Türkiye’de kalp krizi Avrupa’dan daha genç yaşta görülüyor
Kardiyoloji Uzmanı Doç. Dr. Oğuzhan Yücel sözlerine şöyle devam etti:
"Araştırmalar, Türkiye’de birinci kalp krizinin Avrupa ortalamasına nazaran daha erken yaşta görüldüğünü ortaya koyuyor. Bu durumun temelinde hareketsizlik, sıhhatsiz beslenme, tütün eserleri kullanımı, gerilim, uykusuzluk ve genetik yatkınlık üzere faktörler yer alıyor. Otuz yaşında kalp krizi olur mu? Evet, oluyor. Polikliniğimde artık 30’lu, hatta 20’li yaşlarda kalp krizi geçiren hastalarla daha sık karşılaşıyorum. Bu cümleyi korkutmak için kurmuyorum; tam bilakis, denetimin büyük ölçüde elimizde olduğunu hatırlatmak için kuruyorum. Zira kalp krizlerinin kıymetli bir kısmı, hakikat adımlarla önlenebilir. Günümüzde masa başı işler, ekran karşısında geçirilen uzun saatler ve hareketsiz hayat üslubu, kalp sıhhatini önemli formda tehdit ediyor. Buna bir de fast food alışkanlığı, sigara, nargile ve elektronik sigara üzere ziyanlı alışkanlıklar eklendiğinde, genç yaşta damar tıkanıklığı kaçınılmaz hale geliyor. Bilhassa pandemi sonrası değişen hayat biçimlerinin de bu tabloyu ağırlaştırmaktadır."
Kalp krizini önlemek mümkün: Küçük adımlar, büyük etki
Doç. Dr. Oğuzhan Yücel, "Kalp krizleri bu ikazları dikkate alanlarda büyük ölçüde önlenebilir. Sigarayı bırakın: Kalp sıhhati için atılacak en tesirli adım. Hareketi artırın: Günde 30–40 dakikalık tempolu yürüyüş, asansör yerine merdiven kullanımı üzere kolay değişiklikler bile fark oluşturuyor. Beslenmenizi sadeleştirin: Akdeniz tipi beslenme-sebze, meyve, tam tahıl, zeytinyağı ve balık-kalbin dostu. Gerilimi yönetin, uykuyu sisteme sokun: Nefes antrenmanları, hobiler ve sistemli uyku kalp ritmini korur. Güç içeceklerinden uzak durun: Bilhassa spor öncesi yüksek kafein alımı risklidir. Denetimleri ihmal etmeyin: Tansiyon, kolesterol ve kan şekeri bedellerinizi bilin; aile hikayeniz varsa erken tarama yaptırın" tavsiyelerinde bulundu.

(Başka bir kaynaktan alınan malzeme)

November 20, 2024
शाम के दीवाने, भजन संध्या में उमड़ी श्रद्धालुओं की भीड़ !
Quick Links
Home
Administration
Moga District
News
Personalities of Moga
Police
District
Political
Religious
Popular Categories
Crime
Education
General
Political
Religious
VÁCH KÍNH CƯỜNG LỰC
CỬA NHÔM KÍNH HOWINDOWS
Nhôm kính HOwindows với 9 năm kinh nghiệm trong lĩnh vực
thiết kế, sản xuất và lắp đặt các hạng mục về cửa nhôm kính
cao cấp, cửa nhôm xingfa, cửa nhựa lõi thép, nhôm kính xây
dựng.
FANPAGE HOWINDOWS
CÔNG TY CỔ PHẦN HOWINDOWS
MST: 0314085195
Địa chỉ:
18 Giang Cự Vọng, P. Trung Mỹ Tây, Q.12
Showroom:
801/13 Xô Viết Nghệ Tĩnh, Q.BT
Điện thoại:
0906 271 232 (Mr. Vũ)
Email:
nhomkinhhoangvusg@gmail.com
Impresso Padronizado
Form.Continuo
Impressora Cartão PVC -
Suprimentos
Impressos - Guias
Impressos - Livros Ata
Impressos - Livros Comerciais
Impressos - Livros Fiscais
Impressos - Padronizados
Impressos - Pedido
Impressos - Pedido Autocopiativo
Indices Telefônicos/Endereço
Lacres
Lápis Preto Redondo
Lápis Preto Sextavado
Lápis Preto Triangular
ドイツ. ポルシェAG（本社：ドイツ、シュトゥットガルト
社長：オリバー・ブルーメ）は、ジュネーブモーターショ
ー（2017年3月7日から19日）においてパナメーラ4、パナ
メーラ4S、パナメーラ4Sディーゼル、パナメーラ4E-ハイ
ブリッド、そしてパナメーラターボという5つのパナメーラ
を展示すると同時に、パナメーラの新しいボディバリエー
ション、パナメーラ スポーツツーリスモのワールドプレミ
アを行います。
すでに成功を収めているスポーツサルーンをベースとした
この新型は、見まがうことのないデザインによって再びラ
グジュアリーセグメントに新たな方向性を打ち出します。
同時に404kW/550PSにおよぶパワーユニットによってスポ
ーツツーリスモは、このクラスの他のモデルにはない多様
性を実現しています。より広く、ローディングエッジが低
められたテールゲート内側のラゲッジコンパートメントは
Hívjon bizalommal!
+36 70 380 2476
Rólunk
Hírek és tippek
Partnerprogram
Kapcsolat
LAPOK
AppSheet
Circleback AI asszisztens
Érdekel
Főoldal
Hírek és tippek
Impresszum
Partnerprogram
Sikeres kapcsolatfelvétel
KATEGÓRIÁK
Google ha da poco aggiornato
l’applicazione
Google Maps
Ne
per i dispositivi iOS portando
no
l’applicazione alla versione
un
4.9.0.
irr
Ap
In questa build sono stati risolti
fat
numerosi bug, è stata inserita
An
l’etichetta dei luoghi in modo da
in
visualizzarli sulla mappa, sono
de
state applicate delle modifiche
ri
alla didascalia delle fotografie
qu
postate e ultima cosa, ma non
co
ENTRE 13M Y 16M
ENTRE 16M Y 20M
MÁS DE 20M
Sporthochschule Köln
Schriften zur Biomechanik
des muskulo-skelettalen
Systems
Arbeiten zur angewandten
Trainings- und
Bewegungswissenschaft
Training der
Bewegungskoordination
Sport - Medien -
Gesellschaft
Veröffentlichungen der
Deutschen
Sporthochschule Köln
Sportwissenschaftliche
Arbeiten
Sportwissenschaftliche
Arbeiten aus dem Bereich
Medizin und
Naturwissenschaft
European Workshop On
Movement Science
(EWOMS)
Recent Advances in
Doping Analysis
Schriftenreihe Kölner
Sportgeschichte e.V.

"Belirtileri tanıyın, dakikaları kaybetmeyin"
Yücel, "Kalp krizinin sessizce ilerleyebilir bilhassa, göğüs ortasında baskı yahut yanma, sol kola, sırta ya da çeneye yayılan ağrı, ani terleme, mide bulantısı ve nefes darlığı üzere belirtiler varsa vakit kaybetmeden sıhhat kuruluşuna başvurun. Unutmayın ki Kalp krizinde her dakika, kalp kası demektir. Kalp sıhhati bir ömürlük maratondur. Avrupa’ya nazaran daha genç yaşta kalp kriziyle karşılaşıyor olmamız bir baht değil. Bugün sigarayı bırakmak, akşam yürüyüşüne çıkmak ya da bir saat erken uyumak, yarının büyük farkını oluşturabilir" diyerek kelamlarına son verdi.